Entretien avec Nil Yalter
Nil Yalter a obtenu le Lion d’or de la 60e Biennale de Venise pour l’ensemble de son œuvre.
« Il n’y avait pas de spécificité d’artistes du Moyen-Orient, mais “les femmes artistes” comme problématique. Alors qu’est-ce que c’est, l’art des femmes ? Par exemple, on me critiquait parfois […] parce que j’utilisais la vidéo, la photographie. Je me servais d’un média utilisé par les hommes. Il y avait deux groupes : celles qui regardaient psychanalytiquement et physiquement le corps de la femme ; et mon travail, qui était un peu trop politisé. »
Née en 1938, Nil Yalter quitte définitivement la Turquie pour s’installer en France au milieu des années 1960, et aussitôt elle fréquente les cercles féministes où se discutent la place des femmes dans la vie intellectuelle, politique et économique du pays.
« C’est un dur métier que l’exil » aurait pu être le sous-titre polysémique de cet entretien réalisé par Fabienne Dumont en 2019, tandis qu’ensemble elles préparaient l’exposition rétrospective au MacVal (Trans/humance, du 5 octobre 2019 au 9 février 2020).

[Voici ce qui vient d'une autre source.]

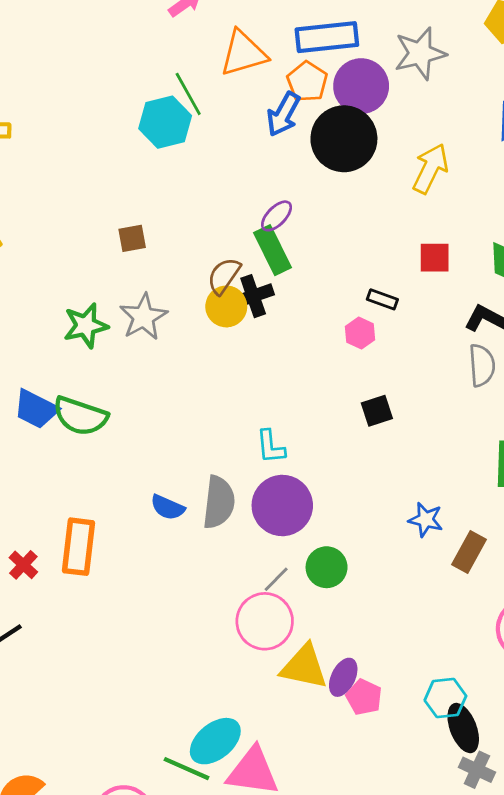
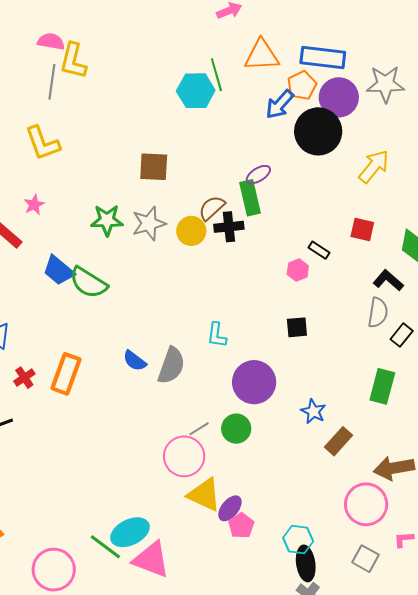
brown square: (132, 238) -> (154, 167), size x1.5
yellow circle: (226, 306) -> (191, 231), moved
purple circle: (282, 505) -> (254, 382), moved

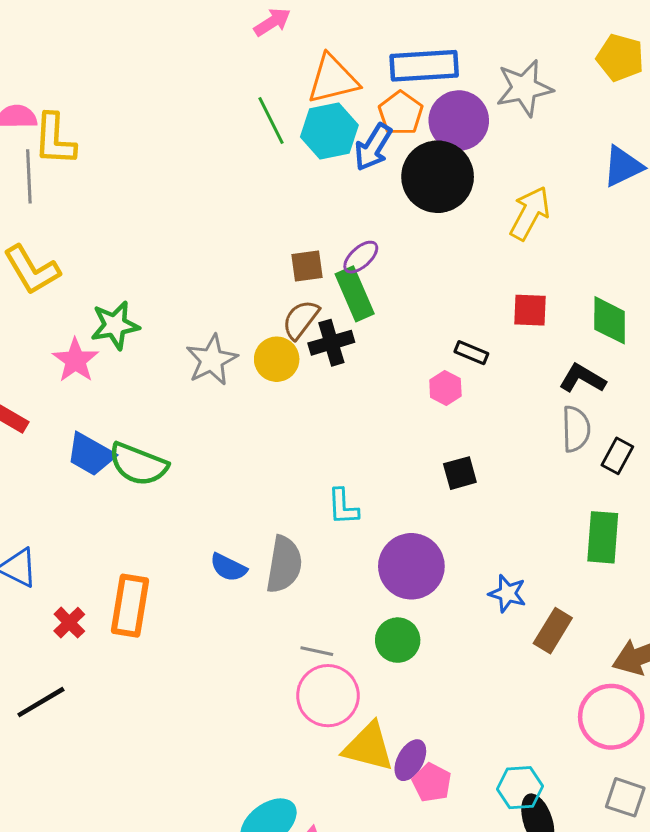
cyan hexagon: (196, 91) -> (329, 131), moved
brown square: (154, 167) -> (307, 266), moved, size x0.7
pink star: (34, 205) -> (75, 360), moved, size x1.4
green star: (107, 220) -> (115, 325), moved
gray line: (199, 429) -> (317, 651), moved, turned 55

Exil géographique et culturel, et exil au sein d’un monde dominé par les hommes, car à l’époque, plus encore qu’aujourd’hui, être “femme artiste” était un combat.
Pionnière des nouveaux médias et d’une approche documentaire et sociologique de l’art, Nil Yalter est aujourd’hui regardée avec une attention accrue pour sa grande actualité à la fois formelle et conceptuelle, portant sur des problématiques qui continuent de traverser nos sociétés : les luttes des femmes, les migrations ou encore la condition des travailleurs et travailleuses. Mené avec la complicité de Fabienne Dumont, cheville ouvrière de sa redécouverte, cet entretien déroule la trajectoire d’un demi-siècle d’une carrière engagée, dans la critique sociale comme dans l’innovation technologique, croisant de multiples comparses de lutte et de création, qui la place parmi les figures incontournables de la scène artistique contemporaine.
Nil Yalter a été lauréate du prix d’honneur AWARE (Archives of Women Artists, Research and Exhibition) en 2018. Ce prix symbolise la nécessaire reconnaissance de grandes artistes femmes dont l’œuvre et la carrière ont trop souvent été méconnues ou redécouvertes tardivement dans le cadre de rétrospectives partielles. Ce prix s’accompagne de la publication d’un long entretien qui est l’occasion d’entrer dans les détails de leur vie, de leur parcours et leurs rencontres.